Il sacco di Roma del 1527, perpetuato per mano dei Lanzichenecchi, provocò una tale devastazione nella città da impressionare fortemente la cristianità. I cattolici erano sconcertati, mentre i protestanti, ugualmente coinvolti, ritenevano questo evento una giusta punizione alle infinite colpe della curia romana. Quali furono le premesse di un attacco così spregiudicato?
I Lanzichenecchi erano soldati tedeschi di fede luterana, al servizio dell’imperatore Carlo V. Il suo avvento al trono lo aveva posto a capo di un impero sconfinato e fu proprio la vastità delle sue risorse a destare la preoccupazione degli altri paesi europei. Specificamente, il grande nemico di Carlo V fu Francesco I, re di Francia. La guerra che li vide protagonisti scoppiò all’inizio del ‘500, risolvendosi solo nel 1559, con la pace di Cateau-Cambrésis. Tra l’altro, non furono nemmeno loro due a firmarla, bensì i loro successori Filippo II di Spagna ed Enrico II.
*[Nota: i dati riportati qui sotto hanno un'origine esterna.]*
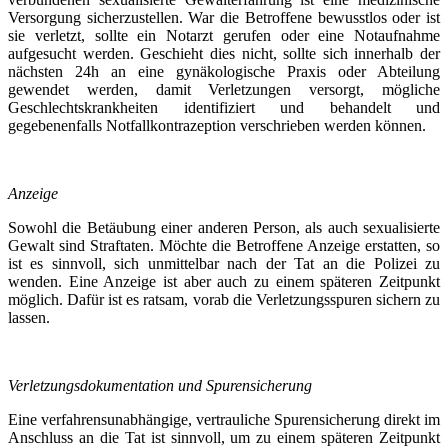
Versorgung sicherzustellen. War die Betroffene bewusstlos oder ist
sie verletzt, sollte ein Notarzt gerufen oder eine Notaufnahme
aufgesucht werden. Geschieht dies nicht, sollte sich innerhalb der
nächsten 24h an eine gynäkologische Praxis oder Abteilung
gewendet werden, damit Verletzungen versorgt, mögliche
Geschlechtskrankheiten identifiziert und behandelt und
gegebenenfalls Notfallkontrazeption verschrieben werden können.
Anzeige
Sowohl die Betäubung einer anderen Person, als auch sexualisierte
Gewalt sind Straftaten. Möchte die Betroffene Anzeige erstatten, so
ist es sinnvoll, sich unmittelbar nach der Tat an die Polizei zu
wenden. Eine Anzeige ist aber auch zu einem späteren Zeitpunkt
möglich. Dafür ist es ratsam, vorab die Verletzungsspuren sichern zu
lassen.
Verletzungsdokumentation und Spurensicherung
Eine verfahrensunabhängige, vertrauliche Spurensicherung direkt im
Anschluss an die Tat ist sinnvoll, um zu einem späteren Zeitpunkt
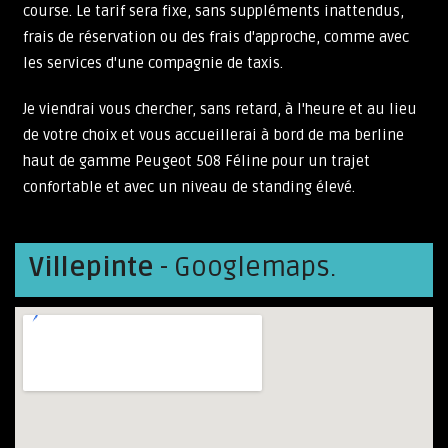
course. Le tarif sera fixe, sans suppléments inattendus,
frais de réservation ou des frais d'approche, comme avec
les services d'une compagnie de taxis.
Je viendrai vous chercher, sans retard, à l'heure et au lieu
de votre choix et vous accueillerai à bord de ma berline
haut de gamme Peugeot 508 Féline pour un trajet
confortable et avec un niveau de standing élevé.
Villepinte
- Googlemaps.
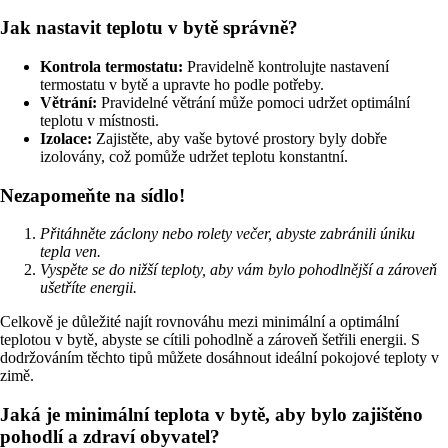
Jak nastavit teplotu v bytě správně?
Kontrola termostatu:
Pravidelně kontrolujte nastavení
termostatu v bytě a upravte ho podle potřeby.
Větrání:
Pravidelné větrání může pomoci udržet optimální
teplotu v místnosti.
Izolace:
Zajistěte, aby vaše bytové prostory byly dobře
izolovány, což pomůže udržet teplotu konstantní.
Nezapomeňte na sídlo!
Přitáhněte záclony nebo rolety večer, abyste zabránili úniku
tepla ven.
Vyspěte se do nižší teploty, aby vám bylo pohodlnější a zároveň
ušetříte energii.
Celkově je důležité najít rovnováhu mezi minimální a optimální
teplotou v bytě, abyste se cítili pohodlně a zároveň šetřili energii. S
dodržováním těchto tipů můžete dosáhnout ideální pokojové teploty v
zimě.
Jaká je minimální teplota v bytě, aby bylo zajištěno
pohodlí a zdraví obyvatel?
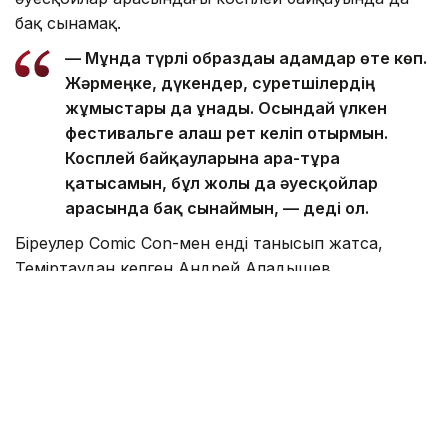
бақ сынамақ.
— Мұнда түрлі образдағы адамдар өте көп.
Жәрмеңке, дүкендер, суретшілердің
жұмыстары да ұнады. Осындай үлкен
фестивальге алғаш рет келіп отырмын.
Косплей байқауларына ара-тұра
қатысамын, бұл жолы да әуесқойлар
арасында бақ сынаймын, — деді ол.
Біреулер Comic Con-мен енді танысып жатса,
Теміртаудан келген Андрей Аладышев
фестивальге осымен үшінші жыл қатарынан
қатысып жүр. Оның айтуынша, жыл сайын қайта
келуіне ең алдымен мұндағы адамдар мен орта
себеп болған.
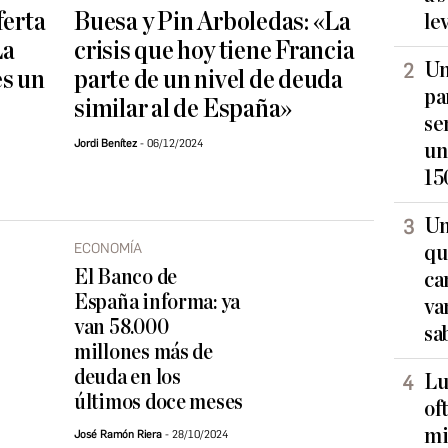
ferta
Buesa y Pin Arboledas: «La
le
La
crisis que hoy tiene Francia
Un
es un
parte de un nivel de deuda
pa
similar al de España»
se
Jordi Benítez
06/12/2024
un
15
Un
ECONOMÍA
qu
El Banco de
ca
España informa: ya
va
van 58.000
sa
millones más de
deuda en los
Lu
últimos doce meses
of
mi
José Ramón Riera
28/10/2024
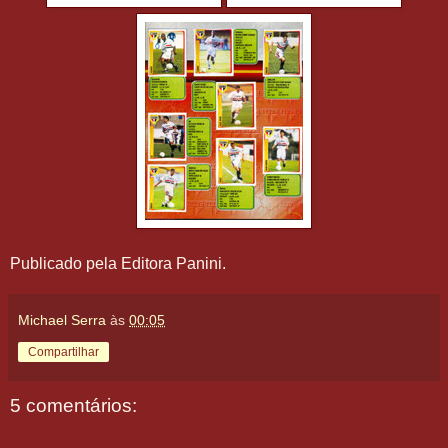
Publicado pela Editora Panini.
Michael Serra
às
00:05
Compartilhar
5 comentários:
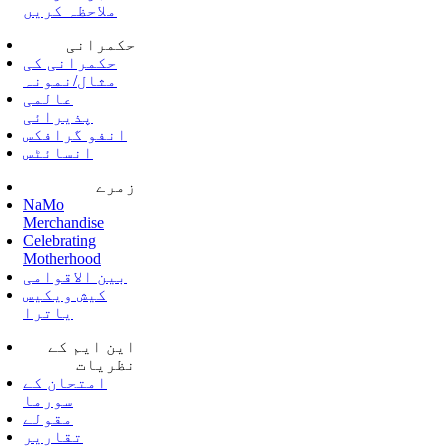
ملاحظہ کریں
حکمرانی
حکمرانی کی
مثال/نمونہ
عالمی
پذیرائی
انفو گرافکس
انسائٹس
زمرے
NaMo
Merchandise
Celebrating
Motherhood
بین الاقوامی
کیش ویکیس
یاترا
این ایم کے
نظریات
امتحان کے
سورما
مقولے
تقاریر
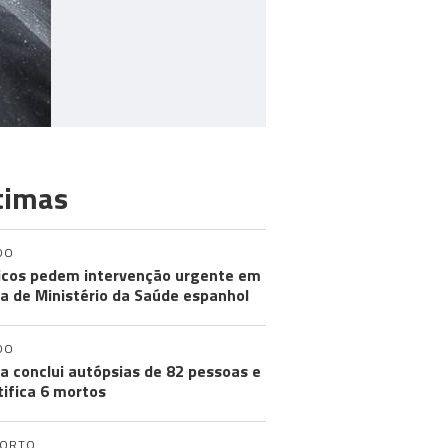
timas
DO
cos pedem intervenção urgente em
a de Ministério da Saúde espanhol
DO
a conclui autópsias de 82 pessoas e
tifica 6 mortos
PORTO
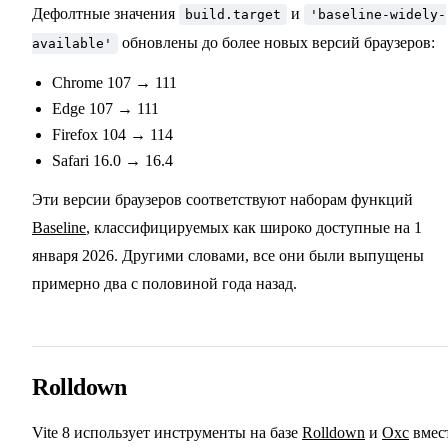
Дефолтные значения
и
build.target
'baseline-widely-
обновлены до более новых версий браузеров:
available'
Chrome 107 → 111
Edge 107 → 111
Firefox 104 → 114
Safari 16.0 → 16.4
Эти версии браузеров соответствуют наборам функций
Baseline
, классифицируемых как широко доступные на 1
января 2026. Другими словами, все они были выпущены
примерно два с половиной года назад.
Rolldown
Vite 8 использует инструменты на базе
Rolldown
и
Oxc
вмес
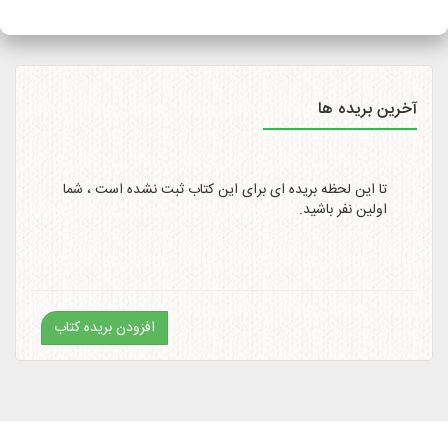
سایت
http://itemtracking.post.ir
با وارد کردن کد رهگیری 20
رقمی میسر است.
آخرین بریده ها
تا این لحظه بریده ای برای این کتاب ثبت نشده است ، شما
اولین نفر باشید.
افزودن بریده کتاب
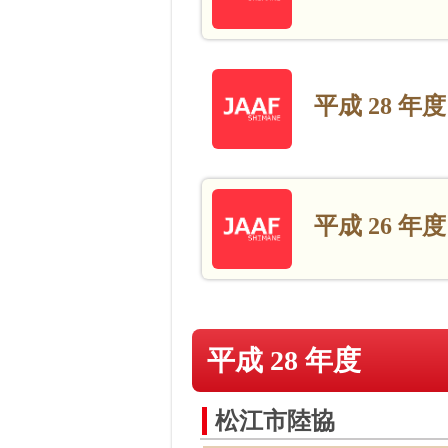
平成 28 年
平成 26 年度
平成 28 年度
松江市陸協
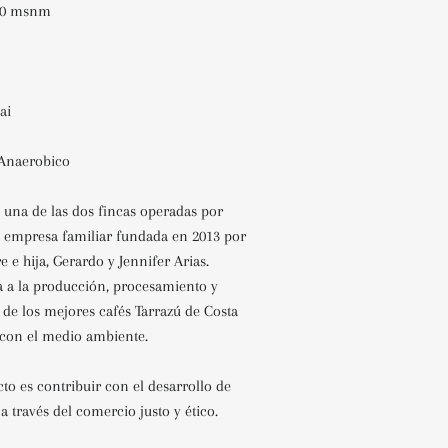
800 msnm
uai
 Anaerobico
 una de las dos fincas operadas por
a empresa familiar fundada en 2013 por
e e hija, Gerardo y Jennifer Arias.
a a la producción, procesamiento y
 de los mejores cafés Tarrazú de Costa
con el medio ambiente.
cto es contribuir con el desarrollo de
a través del comercio justo y ético.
Insomma, Francesco I decise che l’imperatore costituiva una minaccia troppo grande, e per contrastarne l’egemonia formò la cosiddetta Lega di Cognac. Si trattava di un’alleanza decisamente antispagnola, a cui aderì anche il papa Clemente VII. Le inquietudini di quest’ultimo erano similari a quelle francesi: un impero troppo potente, sconfinando in Italia, avrebbe rischiato di soffocare i territori appartenenti alla Chiesa. Carlo V si infuriò terribilmente per quel voltafaccia, poiché oltretutto Clemente VII si era avvalso del suo appoggio nelle elezioni pontificie.
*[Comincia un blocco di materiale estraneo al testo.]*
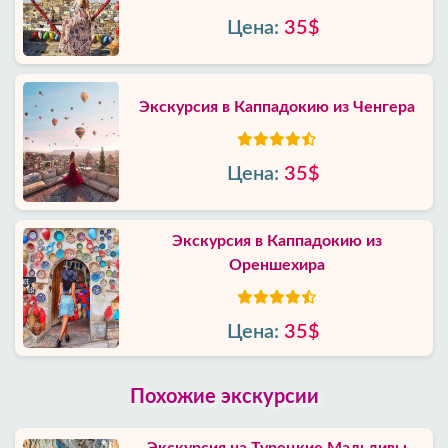
Цена:
35$
Экскурсия в Каппадокию из Ченгера
Цена:
35$
Экскурсия в Каппадокию из
Ореншехира
Цена:
35$
Похожие экскурсии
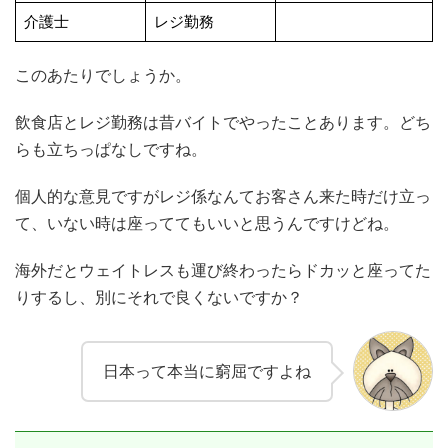
介護士
レジ勤務
このあたりでしょうか。
飲食店とレジ勤務は昔バイトでやったことあります。どち
らも立ちっぱなしですね。
個人的な意見ですがレジ係なんてお客さん来た時だけ立っ
て、いない時は座っててもいいと思うんですけどね。
海外だとウェイトレスも運び終わったらドカッと座ってた
りするし、別にそれで良くないですか？
日本って本当に窮屈ですよね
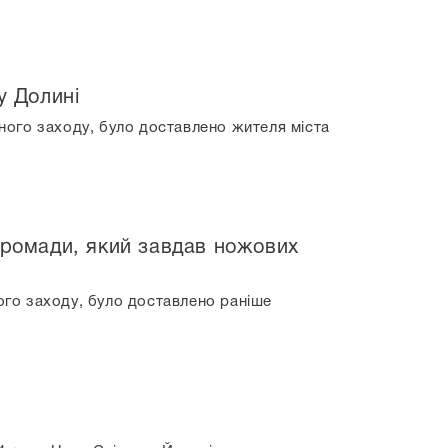
у Долині
жного заходу, було доставлено жителя міста
 громади, який завдав ножових
ого заходу, було доставлено раніше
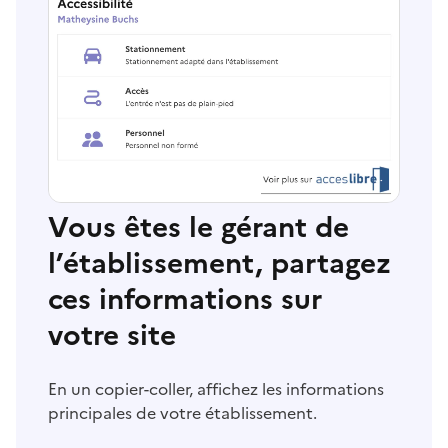
Vous êtes le gérant de
l’établissement, partagez
ces informations sur
votre site
En un copier-coller, affichez les informations
principales de votre établissement.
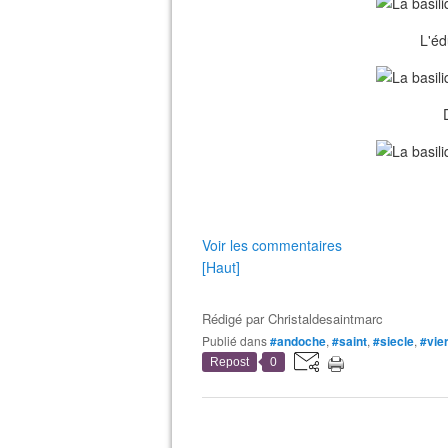
L'éd
Voir les commentaires
[Haut]
Rédigé par
Christaldesaintmarc
Publié dans
#andoche
,
#saint
,
#siecle
,
#vie
Repost
0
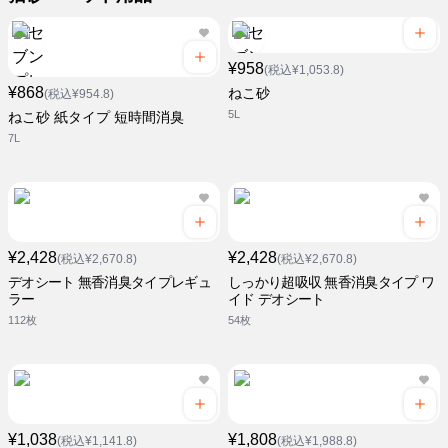
¥958
(税込¥1,053.8)
¥868
ねこ砂
(税込¥954.8)
5L
ねこ砂 紙タイプ 短時間消臭
7L
¥2,428
¥2,428
(税込¥2,670.8)
(税込¥2,670.8)
デオシート 無香消臭タイプレギュ
しっかり超吸収 無香消臭タイプ ワ
ラー
イド デオシート
112枚
54枚
¥1,038
¥1,808
(税込¥1,141.8)
(税込¥1,988.8)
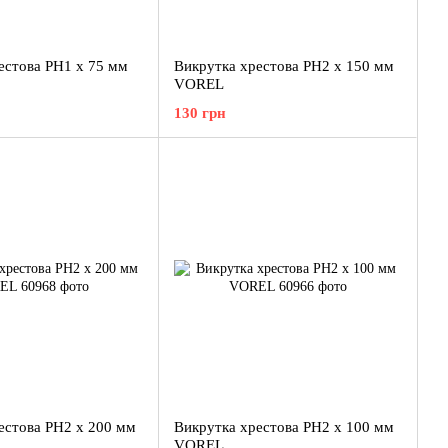
естова PH1 x 75 мм
Викрутка хрестова PH2 x 150 мм
VOREL
130 грн
естова PH2 x 200 мм
Викрутка хрестова PH2 x 100 мм
VOREL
Nel 1527, i Lanzichenecchi marciati in Italia per annientare la Lega di Cognac erano ben 12 mila. Dal momento che dall’imperatore non avevano ricevuto più denaro né sostentamento, si diedero al saccheggio delle campagne e infine della stessa città di Roma. Carlo V non fece niente per prevenire questa catastrofe. Il fatto che essi fossero protestanti aggravava molto la loro dose di rancore. Erano vissuti in un contesto di odio feroce verso Roma, città peccaminosa per eccellenza, dove risiedeva l’Anticristo in persona: il papa. Di conseguenza agirono diversamente da altri saccheggiatori della storia, come goti, vandali e saraceni che in passato avevano risparmiato gli edifici sacri e altri simboli della cristianità.
Il desiderio folle di profanare e annientare il nemico alimentava la furia dei Lanzichenecchi. Poiché Carlo V non li aveva compensati per i loro servigi, erano animati anche da una brama di ricchezze. L’esasperazione e il furore religioso furono al centro di quei mesi di saccheggio, tremendi per i cittadini romani. Non si limitarono a distruggere le chiese, ma anche le biblioteche e numerose opere d’arte, come per esempio la collezione di quadri del cardinale Cesi, della famiglia Cesarini e dei palazzi prelati. Mentre la popolazione subiva abusi e violenze, il papa si barricò nella fortezza di Castel Sant’Angelo.
La lotta senza quartiere tra Impero e Francia, il cui snodo nevralgico avrebbe dovuto essere il Ducato di Milano, coinvolse di riflesso anche Roma, colpevole di aver cercato di liberarsi di un ingombrante sovrano forestiero. Inoltre l’avvenimento risultava ancora più grave, poiché un imperatore di fede cattolica aveva apertamente attaccato un pontefice, vicario di Cristo in terra. La fase del saccheggio durò 8 giorni, mentre l’occupazione della città ben 9 mesi. La Chiesa fu costretta a pagare un ingentissimo riscatto in oro per indurre i mercenari a lasciare la città. Clemente VII dovette inoltre accordarsi con l’imperatore, cui cedette Parma, Piacenza, Modena, Civitavecchia e Ostia. Nel complesso il sacco di Roma costituì un trauma per i contemporanei, rimarcando la debolezza della politica italiana.